Narration came in the form of illustrating the status quo for how a sales professional prospects for new leads. He compared and contrasted a day in the life of the sales professional. He illustrated how managing the prospecting process was significantly harder in the Salesforce case, effectively demonstrating how well Sales Navigator improved a key problem for salespeople: prospecting.
Sachin also knew their CEO frequently referred to Apple in all-hands meetings. Accordingly, when illustrating Sales Navigator’s initial beta success, they specifically made sure to get good quotes from Apple’s sales teams.

Recap

Deep dive into why vision narratives are important. Vision narratives unlock three types of leverage for PMs. They help you cultivate a needle-moving product ambition. They empower your team to make independent decisions. They help you get leadership buy-in to go execute long-term initiatives that might not yield immediate short-term results.
Draft your vision. Make sure your draft is aspirational, detailed opinionated, and user-centric. This will ensure the product remains relevant and valuable to its target audience.

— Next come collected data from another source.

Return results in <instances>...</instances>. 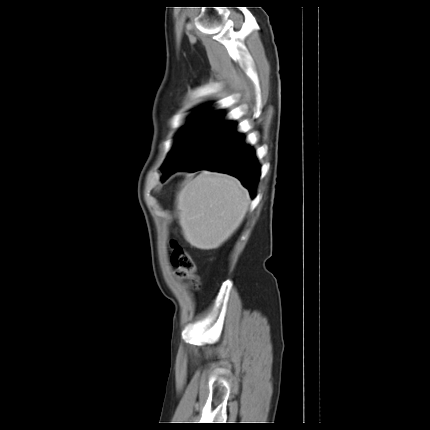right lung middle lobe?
<instances>
[{"label": "right lung middle lobe", "mask_w": 430, "mask_h": 430, "mask_svg": "<svg viewBox=\"0 0 430 430\" xmlns=\"http://www.w3.org/2000/svg\"><path fill=\"white\" fill-rule=\"evenodd\" d=\"M219 111L204 110L194 114L180 132L163 165V178L197 157L235 128L230 121H222Z\"/></svg>", "instance_id": "dd1d6c3e"}]
</instances>
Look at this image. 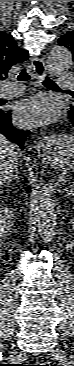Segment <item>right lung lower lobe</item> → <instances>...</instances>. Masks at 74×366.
Here are the masks:
<instances>
[{"mask_svg":"<svg viewBox=\"0 0 74 366\" xmlns=\"http://www.w3.org/2000/svg\"><path fill=\"white\" fill-rule=\"evenodd\" d=\"M29 134L30 131H24L14 127L11 122L10 112H4L0 109V135H4L7 139L17 143L22 148Z\"/></svg>","mask_w":74,"mask_h":366,"instance_id":"98d812e1","label":"right lung lower lobe"}]
</instances>
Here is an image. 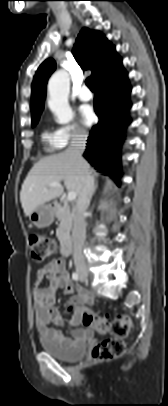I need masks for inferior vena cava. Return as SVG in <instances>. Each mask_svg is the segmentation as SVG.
I'll use <instances>...</instances> for the list:
<instances>
[{
	"label": "inferior vena cava",
	"mask_w": 168,
	"mask_h": 406,
	"mask_svg": "<svg viewBox=\"0 0 168 406\" xmlns=\"http://www.w3.org/2000/svg\"><path fill=\"white\" fill-rule=\"evenodd\" d=\"M87 135L78 133L73 136L67 151L70 152L81 167V191L78 195L74 219H73V259L76 268H85V261L82 253L86 238L85 213L90 204L95 190L94 177L87 166L82 154L85 150Z\"/></svg>",
	"instance_id": "inferior-vena-cava-1"
}]
</instances>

Develop a detailed and compelling vision narrative. Start by departing from conventional wisdom, then follow the three major phases of a vision narrative: aspirational problem, detailed & opinionated solution, and user-centric resolution.
Socialize your vision narrative. Identify key stakeholders, choose an effective forum for presentation, and adjust your presentation style to suit your audience. This will ensure your vision narrative gets the attention, support, and resources it needs for successful implementation.